* [WHAT YOU WILL DO]: Below are the data; count the lines with the string "Favorites" in them and give that number only.

─── RECORDS SHOWN ───

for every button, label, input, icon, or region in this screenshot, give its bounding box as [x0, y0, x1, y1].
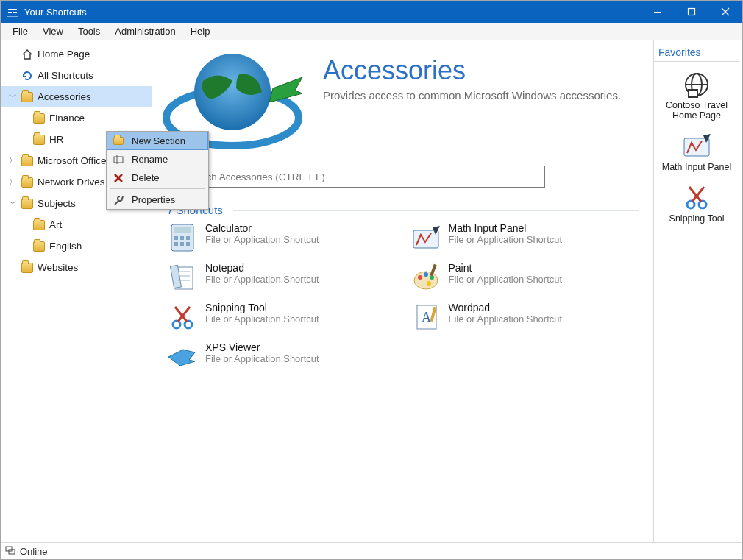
home-icon [21, 49, 33, 60]
shortcut-subtitle: File or Application Shortcut [449, 274, 563, 285]
folder-icon [33, 135, 45, 145]
minimize-button[interactable] [641, 1, 675, 23]
svg-rect-1 [8, 9, 17, 10]
close-button[interactable] [708, 1, 742, 23]
shortcut-grid: CalculatorFile or Application Shortcut M… [163, 222, 639, 372]
wordpad-icon: A [410, 302, 441, 333]
search-input[interactable] [163, 166, 545, 188]
shortcut-subtitle: File or Application Shortcut [449, 313, 563, 325]
chevron-down-icon[interactable]: ﹀ [8, 91, 17, 102]
page-subtitle: Provides access to common Microsoft Wind… [323, 89, 621, 102]
svg-rect-18 [180, 242, 184, 246]
shortcut-xps-viewer[interactable]: XPS ViewerFile or Application Shortcut [167, 341, 396, 372]
folder-icon [33, 113, 45, 124]
shortcut-title: Wordpad [449, 302, 563, 313]
favorite-snipping-tool[interactable]: Snipping Tool [654, 182, 739, 224]
math-icon [657, 131, 736, 162]
svg-rect-13 [174, 227, 191, 233]
maximize-button[interactable] [675, 1, 708, 23]
menu-view[interactable]: View [35, 23, 71, 40]
favorite-label: Math Input Panel [657, 162, 736, 172]
favorite-math-input-panel[interactable]: Math Input Panel [654, 131, 739, 172]
ctx-label: New Section [132, 135, 185, 146]
svg-rect-15 [180, 236, 184, 240]
shortcut-title: Paint [449, 262, 563, 274]
menu-help[interactable]: Help [183, 23, 218, 40]
svg-rect-31 [430, 264, 436, 276]
chevron-right-icon[interactable]: 〉 [8, 155, 17, 166]
ctx-label: Rename [132, 154, 168, 165]
shortcut-subtitle: File or Application Shortcut [205, 234, 319, 245]
chevron-right-icon[interactable]: 〉 [8, 177, 17, 188]
sidebar-item-home-page[interactable]: ▸ Home Page [1, 43, 152, 65]
shortcut-subtitle: File or Application Shortcut [205, 353, 319, 364]
folder-icon [21, 177, 33, 188]
sidebar-item-art[interactable]: Art [1, 214, 152, 235]
shortcut-title: XPS Viewer [205, 341, 319, 353]
sidebar-item-english[interactable]: English [1, 235, 152, 257]
new-folder-icon [113, 135, 124, 147]
svg-rect-5 [689, 9, 695, 15]
sidebar: ▸ Home Page ▸ All Shortcuts ﹀ Accessorie… [1, 40, 152, 542]
sidebar-item-label: Finance [49, 113, 85, 124]
folder-icon [21, 156, 33, 166]
menu-administration[interactable]: Administration [107, 23, 182, 40]
shortcut-snipping-tool[interactable]: Snipping ToolFile or Application Shortcu… [167, 302, 396, 333]
paint-icon [410, 262, 441, 293]
folder-icon [21, 263, 33, 273]
svg-rect-14 [174, 236, 178, 240]
svg-point-27 [418, 275, 422, 280]
svg-rect-19 [186, 242, 190, 246]
svg-rect-2 [8, 12, 12, 13]
sidebar-item-all-shortcuts[interactable]: ▸ All Shortcuts [1, 65, 152, 86]
section-header: 7 Shortcuts [167, 204, 639, 216]
ctx-delete[interactable]: Delete [107, 169, 208, 187]
wrench-icon [113, 194, 124, 206]
chevron-down-icon[interactable]: ﹀ [8, 198, 17, 209]
favorite-label: Contoso Travel Home Page [657, 100, 736, 121]
ctx-properties[interactable]: Properties [107, 191, 208, 209]
favorite-label: Snipping Tool [657, 213, 736, 224]
context-menu: New Section Rename Delete Properties [106, 131, 209, 210]
svg-point-30 [427, 281, 431, 286]
ctx-new-section[interactable]: New Section [107, 132, 208, 150]
shortcut-title: Calculator [205, 222, 319, 234]
sidebar-item-label: English [49, 241, 82, 252]
sidebar-item-label: Accessories [38, 91, 91, 102]
sidebar-item-websites[interactable]: ▸ Websites [1, 257, 152, 278]
status-text: Online [20, 546, 48, 557]
menu-tools[interactable]: Tools [71, 23, 107, 40]
folder-icon [21, 92, 33, 102]
folder-icon [21, 199, 33, 209]
sidebar-item-label: Home Page [38, 49, 90, 60]
svg-rect-17 [174, 242, 178, 246]
ctx-rename[interactable]: Rename [107, 150, 208, 169]
menubar: File View Tools Administration Help [1, 23, 742, 40]
statusbar: Online [1, 542, 742, 559]
status-icon [5, 545, 15, 558]
shortcut-subtitle: File or Application Shortcut [205, 313, 319, 325]
sidebar-item-accessories[interactable]: ﹀ Accessories [1, 86, 152, 107]
svg-rect-4 [654, 12, 661, 13]
shortcut-paint[interactable]: PaintFile or Application Shortcut [410, 262, 639, 293]
sidebar-item-finance[interactable]: Finance [1, 107, 152, 129]
content-pane: Accessories Provides access to common Mi… [152, 40, 654, 542]
shortcut-math-input-panel[interactable]: Math Input PanelFile or Application Shor… [410, 222, 639, 253]
titlebar: Your Shortcuts [1, 1, 742, 23]
window-title: Your Shortcuts [24, 7, 87, 18]
shortcut-notepad[interactable]: NotepadFile or Application Shortcut [167, 262, 396, 293]
shortcut-calculator[interactable]: CalculatorFile or Application Shortcut [167, 222, 396, 253]
favorites-panel: Favorites Contoso Travel Home Page Math … [654, 40, 742, 542]
sidebar-item-label: Websites [38, 262, 78, 273]
app-window: Your Shortcuts File View Tools Administr… [0, 0, 743, 560]
shortcut-wordpad[interactable]: A WordpadFile or Application Shortcut [410, 302, 639, 333]
shortcut-subtitle: File or Application Shortcut [449, 234, 563, 245]
refresh-icon [21, 70, 33, 82]
shortcut-subtitle: File or Application Shortcut [205, 274, 319, 285]
sidebar-item-label: Microsoft Office [38, 155, 107, 166]
menu-file[interactable]: File [5, 23, 35, 40]
notepad-icon [167, 262, 198, 293]
math-icon [410, 222, 441, 253]
favorite-contoso-travel[interactable]: Contoso Travel Home Page [654, 69, 739, 121]
xps-icon [167, 341, 198, 372]
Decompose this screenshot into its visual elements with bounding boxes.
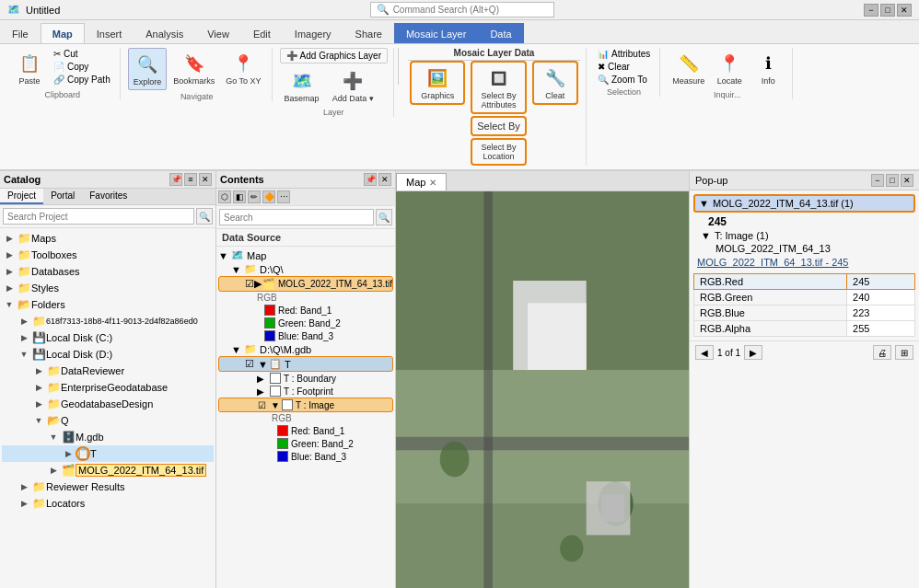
contents-pin-button[interactable]: 📌 [364, 173, 377, 186]
tree-item-enterprise[interactable]: ▶ 📁 EnterpriseGeodatabase [2, 379, 214, 396]
ct-item-dqm[interactable]: ▼ 📁 D:\Q\M.gdb [218, 342, 393, 356]
tree-item-locators[interactable]: ▶ 📁 Locators [2, 495, 214, 512]
contents-close-button[interactable]: ✕ [378, 173, 391, 186]
tab-share[interactable]: Share [343, 23, 394, 43]
graphics-button[interactable]: 🖼️ Graphics [410, 61, 465, 105]
command-search[interactable]: 🔍 [370, 2, 554, 17]
popup-tree-molg[interactable]: ▼ MOLG_2022_ITM_64_13.tif (1) [693, 194, 915, 213]
close-button[interactable]: ✕ [897, 4, 912, 17]
tree-item-databases[interactable]: ▶ 📁 Databases [2, 263, 214, 280]
tree-item-folders[interactable]: ▼ 📂 Folders [2, 296, 214, 313]
add-graphics-layer-button[interactable]: ➕ Add Graphics Layer [280, 48, 388, 63]
tab-edit[interactable]: Edit [241, 23, 283, 43]
contents-tool-4[interactable]: 🔶 [262, 190, 275, 203]
tree-item-localc[interactable]: ▶ 💾 Local Disk (C:) [2, 329, 214, 346]
tree-item-maps[interactable]: ▶ 📁 Maps [2, 230, 214, 247]
tree-item-molg-tif[interactable]: ▶ 🗂️ MOLG_2022_ITM_64_13.tif [2, 462, 214, 478]
tab-view[interactable]: View [195, 23, 241, 43]
explore-button[interactable]: 🔍 Explore [128, 48, 168, 90]
tree-item-reviewer[interactable]: ▶ 📁 Reviewer Results [2, 478, 214, 495]
svg-rect-6 [396, 437, 689, 451]
catalog-tab-project[interactable]: Project [0, 189, 43, 204]
cut-button[interactable]: ✂Cut [50, 48, 114, 60]
popup-tree-t-image[interactable]: ▼ T: Image (1) [693, 229, 915, 242]
tab-analysis[interactable]: Analysis [134, 23, 195, 43]
maximize-button[interactable]: □ [880, 4, 895, 17]
go-to-xy-button[interactable]: 📍 Go To XY [221, 48, 265, 90]
attributes-button[interactable]: 📊Attributes [594, 48, 654, 60]
cleat-button[interactable]: 🔧 Cleat [532, 61, 578, 105]
contents-tool-5[interactable]: ⋯ [277, 190, 290, 203]
ct-image-checkbox[interactable]: ☑ [258, 400, 271, 410]
tab-file[interactable]: File [0, 23, 41, 43]
command-input[interactable] [393, 5, 541, 15]
tree-item-t[interactable]: ▶ 📋 T [2, 445, 214, 462]
copy-button[interactable]: 📄Copy [50, 61, 114, 73]
catalog-search-input[interactable] [3, 208, 194, 225]
tree-item-guid[interactable]: ▶ 📁 618f7313-18b8-4f11-9013-2d4f82a86ed0 [2, 313, 214, 329]
popup-detail-link[interactable]: MOLG_2022_ITM_64_13.tif - 245 [693, 255, 915, 270]
popup-expand-button[interactable]: ⊞ [895, 345, 913, 360]
contents-tool-3[interactable]: ✏ [248, 190, 261, 203]
zoom-to-button[interactable]: 🔍Zoom To [594, 74, 654, 86]
select-by-location-button[interactable]: Select By Location [471, 138, 526, 166]
ct-item-t-footprint[interactable]: ▶ T : Footprint [218, 385, 393, 398]
map-tab-close[interactable]: ✕ [429, 178, 436, 188]
catalog-pin-button[interactable]: 📌 [169, 173, 182, 186]
popup-prev-button[interactable]: ◀ [695, 345, 714, 360]
contents-search-button[interactable]: 🔍 [376, 209, 392, 225]
tree-item-toolboxes[interactable]: ▶ 📁 Toolboxes [2, 247, 214, 263]
bookmarks-button[interactable]: 🔖 Bookmarks [169, 48, 219, 90]
catalog-tab-portal[interactable]: Portal [43, 189, 82, 204]
ct-boundary-expander: ▶ [257, 374, 270, 384]
ct-item-map[interactable]: ▼ 🗺️ Map [218, 248, 393, 262]
add-data-button[interactable]: ➕ Add Data ▾ [328, 65, 378, 106]
popup-val-alpha: 255 [847, 321, 915, 337]
clear-button[interactable]: ✖Clear [594, 61, 654, 73]
contents-tool-2[interactable]: ◧ [233, 190, 246, 203]
ct-item-dq[interactable]: ▼ 📁 D:\Q\ [218, 262, 393, 276]
tree-item-q[interactable]: ▼ 📂 Q [2, 412, 214, 429]
ct-t-checkbox[interactable]: ☑ [245, 358, 258, 370]
popup-next-button[interactable]: ▶ [744, 345, 762, 360]
contents-tool-1[interactable]: ⬡ [218, 190, 231, 203]
catalog-search-button[interactable]: 🔍 [196, 208, 213, 225]
popup-table-row-blue: RGB.Blue 223 [694, 306, 915, 321]
ct-item-molg-tif[interactable]: ☑ ▶ 🗂️ MOLG_2022_ITM_64_13.tif [218, 276, 393, 292]
ct-item-t-layer[interactable]: ☑ ▼ 📋 T [218, 356, 393, 372]
tree-item-styles[interactable]: ▶ 📁 Styles [2, 280, 214, 296]
tree-item-mgdb[interactable]: ▼ 🗄️ M.gdb [2, 429, 214, 445]
title-bar-controls: − □ ✕ [864, 4, 912, 17]
tab-imagery[interactable]: Imagery [283, 23, 343, 43]
catalog-tab-favorites[interactable]: Favorites [82, 189, 134, 204]
select-by-attributes-button[interactable]: 🔲 Select By Attributes [471, 61, 526, 114]
tree-item-locald[interactable]: ▼ 💾 Local Disk (D:) [2, 346, 214, 363]
tab-data[interactable]: Data [478, 23, 523, 43]
paste-button[interactable]: 📋 Paste [11, 48, 48, 88]
popup-close-button[interactable]: ✕ [901, 174, 913, 187]
ct-item-t-image[interactable]: ☑ ▼ T : Image [218, 398, 393, 412]
ribbon-separator-1 [398, 48, 399, 85]
popup-float-button[interactable]: □ [886, 174, 899, 187]
tab-map[interactable]: Map [41, 23, 85, 43]
map-canvas[interactable] [396, 191, 689, 588]
tab-insert[interactable]: Insert [85, 23, 134, 43]
popup-print-button[interactable]: 🖨 [873, 345, 891, 360]
contents-search-input[interactable] [219, 209, 374, 225]
popup-minimize-button[interactable]: − [871, 174, 884, 187]
catalog-menu-button[interactable]: ≡ [184, 173, 197, 186]
catalog-close-button[interactable]: ✕ [199, 173, 212, 186]
measure-button[interactable]: 📏 Measure [668, 48, 709, 88]
tab-mosaic-layer[interactable]: Mosaic Layer [394, 23, 478, 43]
ct-molg-checkbox[interactable]: ☑ [245, 278, 254, 290]
info-button[interactable]: ℹ Info [750, 48, 786, 88]
locate-button[interactable]: 📍 Locate [711, 48, 748, 88]
select-by-button[interactable]: Select By [471, 116, 526, 136]
tree-item-datareviewer[interactable]: ▶ 📁 DataReviewer [2, 363, 214, 379]
tree-item-geodbdesign[interactable]: ▶ 📁 GeodatabaseDesign [2, 396, 214, 412]
copy-path-button[interactable]: 🔗Copy Path [50, 74, 114, 86]
map-tab-map[interactable]: Map ✕ [396, 173, 447, 190]
minimize-button[interactable]: − [864, 4, 878, 17]
ct-item-t-boundary[interactable]: ▶ T : Boundary [218, 372, 393, 385]
basemap-button[interactable]: 🗺️ Basemap [280, 65, 324, 106]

───

* [WORKED SOLUTION]: 2